Vijay Iyer, Music Director
Composer-pianist Vijay Iyer is the Franklin D. and Florence Rosenblatt Professor of the Arts at Harvard University. He was named Downbeat Magazine’s Jazz Artist of the Year for 2012, 2015, and 2016, and he received a 2016 US Artists Fellowship, 2013 MacArthur Fellowship, a 2012 Doris Duke Performing Artist Award, and a 2011 Grammy nomination. He has released twenty-one albums, including A Cosmic Rhythm with Each Stroke (ECM, 2016) in duo with legendary composer-trumpeter Wadada Leo Smith, named “Best New Music” by Pitchfork; Break Stuff (ECM, 2015) with the Vijay Iyer Trio, winner of the German Record Critics’ Award for Album of the Year; the live score to the film RADHE RADHE: Rites of Holi (ECM, 2014) by filmmaker Prashant Bhargava; and Holding it Down: The Veterans’ Dreams Project (Pi Recordings, 2013), his third politically searing collaboration with poet-performer Mike Ladd, named Album of the Year in the Los Angeles Times.

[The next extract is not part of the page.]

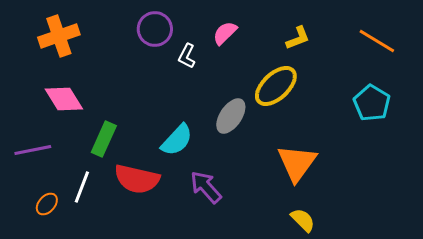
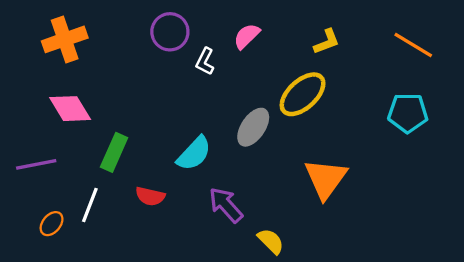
cyan pentagon: (372, 103) -> (408, 113), turned -30
red semicircle: (137, 179) -> (150, 196), size x0.6
yellow semicircle: (303, 220) -> (271, 241), moved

Mr. Iyer’s compositions have been commissioned and premiered by Bang on a Can All-Stars, The Silk Road Ensemble, Ethel, Brentano Quartet, Brooklyn Rider, Imani Winds, American Composers Orchestra, International Contemporary Ensemble, Chamber Orchestra Leopoldinum, Matt Haimowitz, and Jennifer Koh. Mr. Iyer serves as Director of the Banff International Workshop in Jazz and Creative Music.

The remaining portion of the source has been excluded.